# TASK DESCRIPTION:
Determine how many lines in the records below include the word "партиясының" and output that number alone.

--- RECORDS SUPPLIED Enclosed Below ---

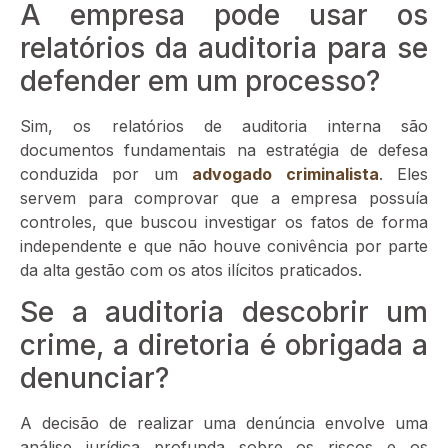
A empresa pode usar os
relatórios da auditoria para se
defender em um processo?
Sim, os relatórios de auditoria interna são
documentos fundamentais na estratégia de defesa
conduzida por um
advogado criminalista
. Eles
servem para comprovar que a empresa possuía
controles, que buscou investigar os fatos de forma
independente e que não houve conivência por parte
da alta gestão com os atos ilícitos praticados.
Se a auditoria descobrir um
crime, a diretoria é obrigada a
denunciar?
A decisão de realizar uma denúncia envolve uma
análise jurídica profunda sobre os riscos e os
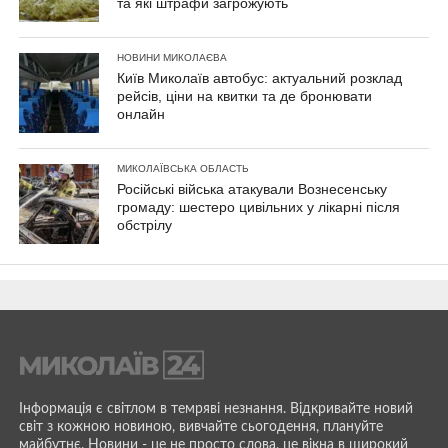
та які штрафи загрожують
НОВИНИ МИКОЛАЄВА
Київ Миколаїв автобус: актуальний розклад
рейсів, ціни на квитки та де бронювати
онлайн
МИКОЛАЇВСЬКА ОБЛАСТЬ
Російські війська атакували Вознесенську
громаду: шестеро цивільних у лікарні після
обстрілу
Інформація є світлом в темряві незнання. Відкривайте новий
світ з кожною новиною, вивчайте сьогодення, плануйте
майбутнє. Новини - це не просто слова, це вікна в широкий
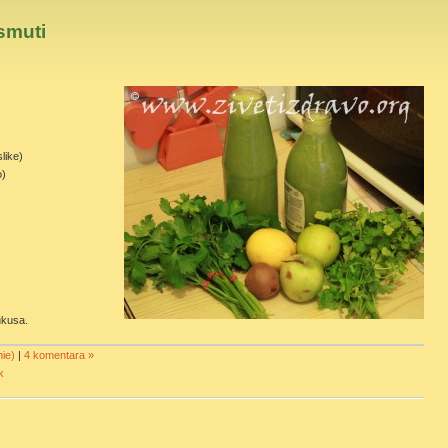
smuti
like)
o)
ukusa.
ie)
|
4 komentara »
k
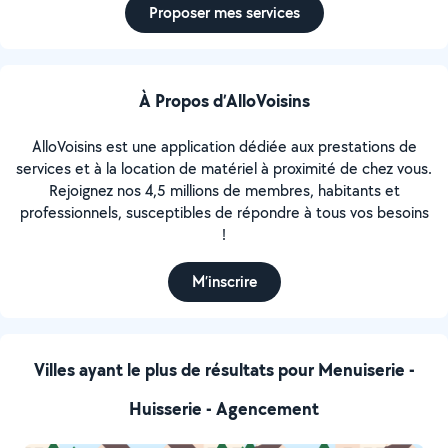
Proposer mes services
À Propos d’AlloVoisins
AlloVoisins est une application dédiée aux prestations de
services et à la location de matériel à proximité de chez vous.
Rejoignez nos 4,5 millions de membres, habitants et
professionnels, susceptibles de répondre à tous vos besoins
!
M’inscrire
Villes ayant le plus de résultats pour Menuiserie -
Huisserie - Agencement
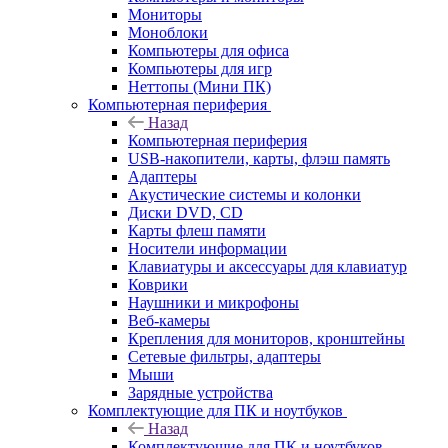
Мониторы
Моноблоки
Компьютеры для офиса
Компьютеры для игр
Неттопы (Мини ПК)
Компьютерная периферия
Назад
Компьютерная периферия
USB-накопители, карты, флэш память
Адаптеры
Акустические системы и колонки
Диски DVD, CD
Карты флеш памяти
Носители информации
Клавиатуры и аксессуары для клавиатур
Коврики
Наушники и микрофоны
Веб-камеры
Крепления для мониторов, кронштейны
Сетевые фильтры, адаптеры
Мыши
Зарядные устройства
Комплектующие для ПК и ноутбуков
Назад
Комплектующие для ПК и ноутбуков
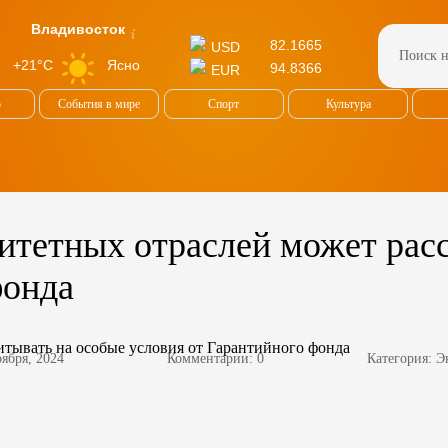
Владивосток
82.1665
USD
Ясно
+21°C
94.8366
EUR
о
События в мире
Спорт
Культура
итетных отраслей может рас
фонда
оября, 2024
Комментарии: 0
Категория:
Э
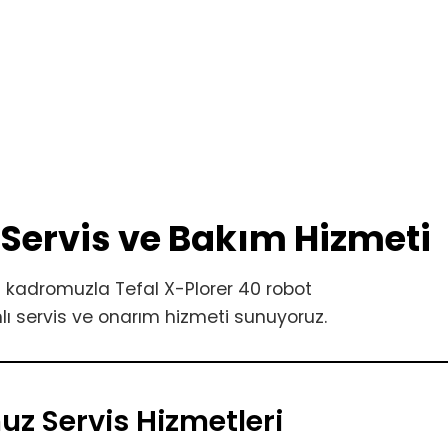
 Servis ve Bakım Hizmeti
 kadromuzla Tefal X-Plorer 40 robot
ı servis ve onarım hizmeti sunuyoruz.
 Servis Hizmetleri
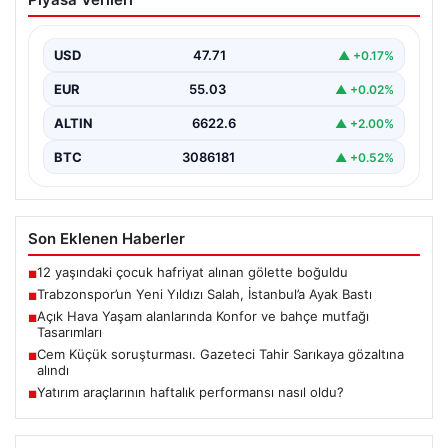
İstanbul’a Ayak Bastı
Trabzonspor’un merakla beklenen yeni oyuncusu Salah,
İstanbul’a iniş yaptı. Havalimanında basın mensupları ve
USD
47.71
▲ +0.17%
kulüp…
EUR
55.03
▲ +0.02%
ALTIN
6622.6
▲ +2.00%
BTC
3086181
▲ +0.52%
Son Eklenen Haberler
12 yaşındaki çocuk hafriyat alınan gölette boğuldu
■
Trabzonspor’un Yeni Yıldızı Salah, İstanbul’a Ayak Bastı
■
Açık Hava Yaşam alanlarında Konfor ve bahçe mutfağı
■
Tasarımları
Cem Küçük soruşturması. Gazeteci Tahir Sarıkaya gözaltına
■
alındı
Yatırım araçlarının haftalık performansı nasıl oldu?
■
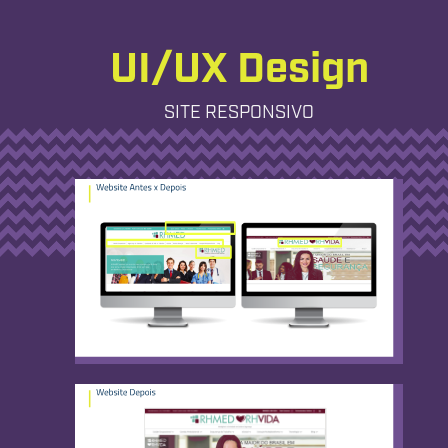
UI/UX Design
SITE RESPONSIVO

--- End of Enclosed RECORDS SUPPLIED ---
--- RECORDS SUPPLIED Enclosed Below ---

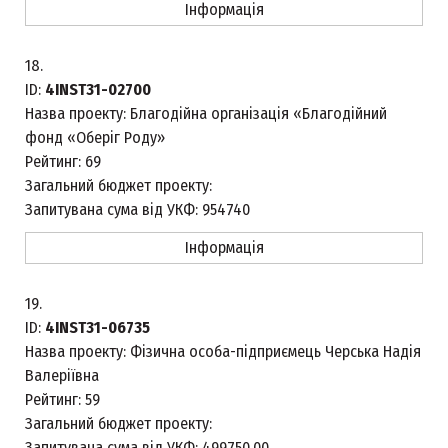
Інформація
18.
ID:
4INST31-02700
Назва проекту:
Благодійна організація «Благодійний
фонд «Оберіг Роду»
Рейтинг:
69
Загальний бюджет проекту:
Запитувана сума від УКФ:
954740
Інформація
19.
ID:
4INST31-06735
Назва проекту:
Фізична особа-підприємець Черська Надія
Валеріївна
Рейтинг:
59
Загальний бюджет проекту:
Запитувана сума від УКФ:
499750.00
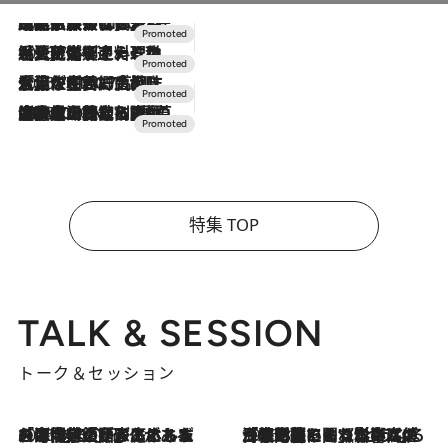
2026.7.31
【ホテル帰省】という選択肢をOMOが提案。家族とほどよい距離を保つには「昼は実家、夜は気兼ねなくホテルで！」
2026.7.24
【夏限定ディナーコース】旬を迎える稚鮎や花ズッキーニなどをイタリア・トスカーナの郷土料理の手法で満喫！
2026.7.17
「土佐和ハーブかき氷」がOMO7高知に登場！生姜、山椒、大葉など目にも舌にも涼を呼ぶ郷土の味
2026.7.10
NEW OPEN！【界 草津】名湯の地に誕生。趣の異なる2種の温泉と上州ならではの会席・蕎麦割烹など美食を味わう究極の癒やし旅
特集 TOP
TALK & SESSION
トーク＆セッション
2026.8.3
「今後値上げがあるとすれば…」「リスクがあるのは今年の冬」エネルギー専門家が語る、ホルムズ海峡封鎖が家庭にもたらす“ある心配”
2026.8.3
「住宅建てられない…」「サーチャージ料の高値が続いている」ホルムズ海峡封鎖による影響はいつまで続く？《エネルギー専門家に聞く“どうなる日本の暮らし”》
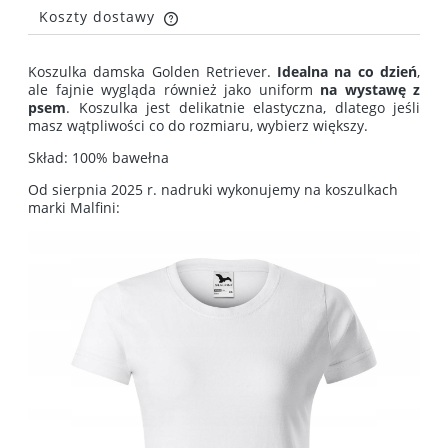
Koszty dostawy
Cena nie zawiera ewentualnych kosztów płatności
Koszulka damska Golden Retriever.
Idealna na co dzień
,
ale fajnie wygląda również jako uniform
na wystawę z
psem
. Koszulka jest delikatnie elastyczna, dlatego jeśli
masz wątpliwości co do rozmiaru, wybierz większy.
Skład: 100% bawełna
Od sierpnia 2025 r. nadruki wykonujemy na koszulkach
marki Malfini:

--- End of Enclosed RECORDS SUPPLIED ---
--- RECORDS SUPPLIED Enclosed Below ---

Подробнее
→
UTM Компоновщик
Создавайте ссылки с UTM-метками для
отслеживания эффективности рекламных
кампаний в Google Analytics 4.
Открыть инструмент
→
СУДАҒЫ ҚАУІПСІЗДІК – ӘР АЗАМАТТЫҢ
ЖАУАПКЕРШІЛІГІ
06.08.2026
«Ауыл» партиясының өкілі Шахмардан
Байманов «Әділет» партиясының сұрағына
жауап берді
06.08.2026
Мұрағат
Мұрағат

--- End of Enclosed RECORDS SUPPLIED ---

# YOUR SOLUTION:
2